INPUT DATA
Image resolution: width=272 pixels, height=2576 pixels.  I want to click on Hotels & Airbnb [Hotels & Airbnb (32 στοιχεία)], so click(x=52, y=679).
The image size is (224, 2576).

---

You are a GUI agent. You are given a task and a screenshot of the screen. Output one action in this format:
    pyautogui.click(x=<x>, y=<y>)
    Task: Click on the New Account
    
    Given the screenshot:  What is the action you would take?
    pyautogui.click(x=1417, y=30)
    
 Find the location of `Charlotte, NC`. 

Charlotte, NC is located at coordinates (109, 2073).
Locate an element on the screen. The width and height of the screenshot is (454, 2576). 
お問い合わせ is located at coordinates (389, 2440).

WHAT IS REQUIRED
Transcribe, exactly and without additions, the lines of the records above, beginning with the line that contains "Image resolution: width=272" and ending with the line that contains "The image size is (224, 2576).", both included.

ANSWER AREA
Image resolution: width=272 pixels, height=2576 pixels.  I want to click on Hotels & Airbnb [Hotels & Airbnb (32 στοιχεία)], so click(x=52, y=679).
The image size is (224, 2576).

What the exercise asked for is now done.